Led by Scott’s battalion chief Alex Courter, who had previous experience in home renovations, a fresh vision for the Barnwells’ dream home was born. In addition to new, faux-wood tile floors, cabinets, appliances, and furniture, Courter decided to give the Barnwells a few extras that they hadn’t been able to afford in their initial remodel.
A fourth bedroom on the west end of the house was converted to a new master bath featuring a walk-in closet and an enormous garden tub with sunset views, providing Scott and Noel with a beautiful oasis next to their son’s nursery. The dated peach-and-maroon guest bath was also remodeled with vintage black-and-white ribbon tiles, while the former master bedroom and en-suite bath at the opposite end of the house became the Barnwells’ new guest room getaway.
Outside, the exterior of the bright blue beach cottage required a post-hurricane makeover as well.

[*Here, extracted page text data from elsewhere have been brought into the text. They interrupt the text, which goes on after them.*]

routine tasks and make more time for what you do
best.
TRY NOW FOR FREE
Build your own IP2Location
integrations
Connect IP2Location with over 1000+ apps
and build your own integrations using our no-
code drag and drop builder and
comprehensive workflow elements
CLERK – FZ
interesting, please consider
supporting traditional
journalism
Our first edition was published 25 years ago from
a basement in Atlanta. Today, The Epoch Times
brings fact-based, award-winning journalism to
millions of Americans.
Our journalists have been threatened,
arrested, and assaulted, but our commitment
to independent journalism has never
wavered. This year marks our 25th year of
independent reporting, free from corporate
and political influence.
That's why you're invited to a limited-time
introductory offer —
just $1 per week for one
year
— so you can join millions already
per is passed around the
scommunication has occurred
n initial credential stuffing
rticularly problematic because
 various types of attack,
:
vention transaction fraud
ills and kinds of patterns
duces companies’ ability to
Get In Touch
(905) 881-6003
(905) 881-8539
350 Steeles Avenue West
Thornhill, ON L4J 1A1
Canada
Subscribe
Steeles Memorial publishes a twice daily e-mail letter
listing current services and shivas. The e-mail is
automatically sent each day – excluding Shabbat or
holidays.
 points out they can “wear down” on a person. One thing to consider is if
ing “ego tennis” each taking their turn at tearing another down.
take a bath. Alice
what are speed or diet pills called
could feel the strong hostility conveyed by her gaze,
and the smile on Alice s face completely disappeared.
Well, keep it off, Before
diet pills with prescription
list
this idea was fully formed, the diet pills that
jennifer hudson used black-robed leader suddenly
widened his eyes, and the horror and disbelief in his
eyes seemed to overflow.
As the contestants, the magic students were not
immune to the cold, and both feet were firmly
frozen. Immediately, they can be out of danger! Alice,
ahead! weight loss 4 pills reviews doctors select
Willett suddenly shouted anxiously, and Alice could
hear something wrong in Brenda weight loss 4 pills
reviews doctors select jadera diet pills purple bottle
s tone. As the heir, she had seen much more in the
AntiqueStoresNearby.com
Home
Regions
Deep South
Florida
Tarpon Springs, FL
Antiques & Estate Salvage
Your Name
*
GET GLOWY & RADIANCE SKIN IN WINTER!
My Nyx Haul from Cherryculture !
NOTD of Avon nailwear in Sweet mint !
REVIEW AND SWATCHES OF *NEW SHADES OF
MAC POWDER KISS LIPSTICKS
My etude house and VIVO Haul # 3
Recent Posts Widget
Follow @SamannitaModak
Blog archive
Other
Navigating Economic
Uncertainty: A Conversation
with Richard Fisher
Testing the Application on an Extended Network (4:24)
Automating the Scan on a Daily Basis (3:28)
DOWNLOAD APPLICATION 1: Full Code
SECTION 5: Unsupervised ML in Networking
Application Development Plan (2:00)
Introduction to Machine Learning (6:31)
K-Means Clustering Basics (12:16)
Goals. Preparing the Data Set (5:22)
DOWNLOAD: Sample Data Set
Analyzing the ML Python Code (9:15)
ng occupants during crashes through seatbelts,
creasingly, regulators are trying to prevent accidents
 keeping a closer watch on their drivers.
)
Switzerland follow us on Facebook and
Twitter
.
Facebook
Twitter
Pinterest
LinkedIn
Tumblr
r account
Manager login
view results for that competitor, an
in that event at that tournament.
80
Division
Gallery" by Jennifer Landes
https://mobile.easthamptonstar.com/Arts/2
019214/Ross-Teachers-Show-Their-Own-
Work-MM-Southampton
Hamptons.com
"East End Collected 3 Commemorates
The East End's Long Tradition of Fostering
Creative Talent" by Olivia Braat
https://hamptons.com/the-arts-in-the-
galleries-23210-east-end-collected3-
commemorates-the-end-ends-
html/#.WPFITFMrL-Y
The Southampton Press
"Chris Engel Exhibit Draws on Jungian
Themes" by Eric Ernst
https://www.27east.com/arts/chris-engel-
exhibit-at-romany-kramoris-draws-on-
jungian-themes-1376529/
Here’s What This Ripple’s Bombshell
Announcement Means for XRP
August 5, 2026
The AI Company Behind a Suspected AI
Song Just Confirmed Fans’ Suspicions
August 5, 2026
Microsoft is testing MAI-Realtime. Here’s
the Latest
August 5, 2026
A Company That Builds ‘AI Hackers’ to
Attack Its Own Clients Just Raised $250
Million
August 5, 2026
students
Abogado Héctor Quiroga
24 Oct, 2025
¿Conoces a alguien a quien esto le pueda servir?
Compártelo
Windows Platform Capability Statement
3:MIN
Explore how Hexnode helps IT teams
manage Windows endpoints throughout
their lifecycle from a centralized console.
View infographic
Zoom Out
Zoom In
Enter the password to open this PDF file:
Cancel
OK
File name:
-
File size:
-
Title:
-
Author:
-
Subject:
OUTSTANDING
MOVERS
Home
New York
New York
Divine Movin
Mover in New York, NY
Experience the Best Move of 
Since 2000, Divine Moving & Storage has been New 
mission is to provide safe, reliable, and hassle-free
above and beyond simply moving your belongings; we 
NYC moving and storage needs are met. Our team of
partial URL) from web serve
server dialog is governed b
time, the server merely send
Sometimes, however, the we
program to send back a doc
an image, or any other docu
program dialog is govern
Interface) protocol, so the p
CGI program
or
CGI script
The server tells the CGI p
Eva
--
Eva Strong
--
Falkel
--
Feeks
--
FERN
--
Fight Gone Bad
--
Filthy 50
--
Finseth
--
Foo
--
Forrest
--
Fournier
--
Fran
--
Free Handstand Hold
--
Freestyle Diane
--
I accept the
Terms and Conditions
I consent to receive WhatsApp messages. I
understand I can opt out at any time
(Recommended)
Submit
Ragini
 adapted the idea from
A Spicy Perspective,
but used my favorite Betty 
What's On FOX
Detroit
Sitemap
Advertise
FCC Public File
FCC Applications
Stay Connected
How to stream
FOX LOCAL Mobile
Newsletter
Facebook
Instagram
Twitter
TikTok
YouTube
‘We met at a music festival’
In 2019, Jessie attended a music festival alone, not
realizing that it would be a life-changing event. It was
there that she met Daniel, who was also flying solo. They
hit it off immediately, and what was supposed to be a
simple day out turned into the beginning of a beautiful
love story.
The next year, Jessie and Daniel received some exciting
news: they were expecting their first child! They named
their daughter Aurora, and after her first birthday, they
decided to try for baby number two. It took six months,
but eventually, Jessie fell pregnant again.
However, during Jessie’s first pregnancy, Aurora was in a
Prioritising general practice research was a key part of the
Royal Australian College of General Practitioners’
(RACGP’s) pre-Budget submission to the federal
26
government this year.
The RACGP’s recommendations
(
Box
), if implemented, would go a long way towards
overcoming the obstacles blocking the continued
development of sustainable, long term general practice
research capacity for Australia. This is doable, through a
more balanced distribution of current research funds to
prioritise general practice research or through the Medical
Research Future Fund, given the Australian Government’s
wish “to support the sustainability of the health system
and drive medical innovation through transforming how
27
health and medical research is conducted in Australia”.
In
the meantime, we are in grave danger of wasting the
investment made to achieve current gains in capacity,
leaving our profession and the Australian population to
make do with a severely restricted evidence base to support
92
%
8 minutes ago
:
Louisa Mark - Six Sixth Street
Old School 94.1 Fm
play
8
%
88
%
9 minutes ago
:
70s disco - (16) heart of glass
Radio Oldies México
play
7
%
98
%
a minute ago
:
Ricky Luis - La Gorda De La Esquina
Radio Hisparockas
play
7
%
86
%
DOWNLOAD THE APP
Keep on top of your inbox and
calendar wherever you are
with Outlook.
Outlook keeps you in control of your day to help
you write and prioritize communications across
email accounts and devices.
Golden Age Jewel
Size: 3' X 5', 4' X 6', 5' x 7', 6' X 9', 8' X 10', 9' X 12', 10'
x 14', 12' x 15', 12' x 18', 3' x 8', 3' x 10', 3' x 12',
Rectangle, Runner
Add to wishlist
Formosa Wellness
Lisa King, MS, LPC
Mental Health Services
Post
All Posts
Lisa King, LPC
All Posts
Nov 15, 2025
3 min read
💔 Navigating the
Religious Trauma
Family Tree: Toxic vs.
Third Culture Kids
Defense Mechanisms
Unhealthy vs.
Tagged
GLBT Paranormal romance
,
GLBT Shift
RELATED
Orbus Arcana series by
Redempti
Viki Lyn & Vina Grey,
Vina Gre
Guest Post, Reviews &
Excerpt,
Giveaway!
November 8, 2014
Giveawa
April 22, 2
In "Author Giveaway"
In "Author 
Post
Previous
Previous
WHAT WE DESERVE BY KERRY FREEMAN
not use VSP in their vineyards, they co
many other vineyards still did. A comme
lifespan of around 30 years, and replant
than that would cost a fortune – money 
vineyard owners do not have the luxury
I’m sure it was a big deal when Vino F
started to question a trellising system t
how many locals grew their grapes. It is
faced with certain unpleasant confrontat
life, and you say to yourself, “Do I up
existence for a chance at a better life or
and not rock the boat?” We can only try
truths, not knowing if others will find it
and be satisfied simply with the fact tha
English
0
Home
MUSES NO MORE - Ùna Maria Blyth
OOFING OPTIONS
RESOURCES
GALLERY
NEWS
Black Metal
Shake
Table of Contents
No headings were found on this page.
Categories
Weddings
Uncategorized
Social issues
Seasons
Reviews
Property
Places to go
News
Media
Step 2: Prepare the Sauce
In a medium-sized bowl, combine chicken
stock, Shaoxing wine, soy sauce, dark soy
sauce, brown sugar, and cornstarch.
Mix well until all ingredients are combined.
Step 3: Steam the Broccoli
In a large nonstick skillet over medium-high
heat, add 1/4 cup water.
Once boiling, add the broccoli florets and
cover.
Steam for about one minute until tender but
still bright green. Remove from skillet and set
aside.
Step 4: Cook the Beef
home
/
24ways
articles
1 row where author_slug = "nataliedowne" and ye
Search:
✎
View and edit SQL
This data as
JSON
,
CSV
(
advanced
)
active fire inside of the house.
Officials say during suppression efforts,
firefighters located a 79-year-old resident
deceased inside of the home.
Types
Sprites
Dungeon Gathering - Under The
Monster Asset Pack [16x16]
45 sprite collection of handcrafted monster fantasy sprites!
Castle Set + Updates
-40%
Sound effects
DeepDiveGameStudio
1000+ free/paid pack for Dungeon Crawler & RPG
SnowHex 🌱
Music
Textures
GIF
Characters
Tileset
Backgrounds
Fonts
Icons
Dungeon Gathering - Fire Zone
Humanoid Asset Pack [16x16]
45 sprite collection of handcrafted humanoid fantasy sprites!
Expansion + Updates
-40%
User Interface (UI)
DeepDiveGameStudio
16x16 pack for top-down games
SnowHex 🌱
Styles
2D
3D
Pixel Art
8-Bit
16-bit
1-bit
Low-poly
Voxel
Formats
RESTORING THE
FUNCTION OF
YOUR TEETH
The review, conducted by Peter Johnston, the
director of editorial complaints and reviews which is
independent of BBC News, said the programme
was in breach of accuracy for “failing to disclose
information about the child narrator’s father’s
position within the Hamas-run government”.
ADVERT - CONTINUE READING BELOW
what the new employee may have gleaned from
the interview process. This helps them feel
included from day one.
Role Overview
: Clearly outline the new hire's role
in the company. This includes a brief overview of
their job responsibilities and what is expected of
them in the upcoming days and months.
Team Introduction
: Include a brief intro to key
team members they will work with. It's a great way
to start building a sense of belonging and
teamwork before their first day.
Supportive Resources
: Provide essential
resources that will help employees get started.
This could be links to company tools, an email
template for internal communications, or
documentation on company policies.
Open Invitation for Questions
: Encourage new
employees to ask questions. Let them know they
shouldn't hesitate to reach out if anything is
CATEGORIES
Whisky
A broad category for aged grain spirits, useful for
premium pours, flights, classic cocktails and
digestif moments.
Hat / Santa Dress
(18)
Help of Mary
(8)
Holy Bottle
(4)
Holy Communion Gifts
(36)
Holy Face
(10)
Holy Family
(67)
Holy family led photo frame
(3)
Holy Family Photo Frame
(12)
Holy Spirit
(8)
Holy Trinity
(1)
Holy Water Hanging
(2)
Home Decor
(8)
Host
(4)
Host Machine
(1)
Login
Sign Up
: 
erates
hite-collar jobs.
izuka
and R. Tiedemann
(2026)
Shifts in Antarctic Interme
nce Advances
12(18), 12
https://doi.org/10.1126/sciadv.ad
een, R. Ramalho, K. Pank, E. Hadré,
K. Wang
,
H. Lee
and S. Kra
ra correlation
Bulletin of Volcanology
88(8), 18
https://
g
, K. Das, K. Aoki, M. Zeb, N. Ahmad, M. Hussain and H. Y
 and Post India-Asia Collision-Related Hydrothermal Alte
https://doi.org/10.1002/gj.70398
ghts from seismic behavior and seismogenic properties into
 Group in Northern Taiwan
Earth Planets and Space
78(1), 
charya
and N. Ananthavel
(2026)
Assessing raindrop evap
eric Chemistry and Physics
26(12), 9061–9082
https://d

A new, larger deck – with special safety gates for Sully – replaced the original deck that floated off its foundation in the storm. The in-ground pool was also deep cleaned to remove the leftover sewage water.
With so much extra help, the Barnwells were back in their house six weeks after the storm – just in time to hang Sully’s first Christmas stocking over the couple’s gorgeous new wall-mounted electric fireplace.
“The support we received was unbelievable,” says Scott, who, on the day of my visit, is preparing for a two-day celebration honoring all the volunteers who brought the couple’s house back to life. “How do you even begin to express it? We just can’t thank everyone enough. I think about the people in Texas who are going through this now and I pray that they get the same kind of help we did.”
From the friend who let the Barnwells live rent free in her house to the friends whose connections got them furniture and building supplies at cost, to the friends (and strangers) who picked up and moved the debris pile in their front yard three times, the Barnwells know they were very fortunate to have so much help rebuilding their home for a second time.
Though the house was flooded once again this past September during Hurricane Irma, the Barnwells were a little more prepared. They were able to save most of their furniture and possessions from damage and, though it’ll be a while before the space is back to normal again, the home is worth fighting for a second time.
“We were always meant to be here,” says Noel, who recently had the house’s GPS coordinates, scripted inside the St. Augustine skyline, tattooed along on her right arm. “Life happens the way it’s supposed to happen.”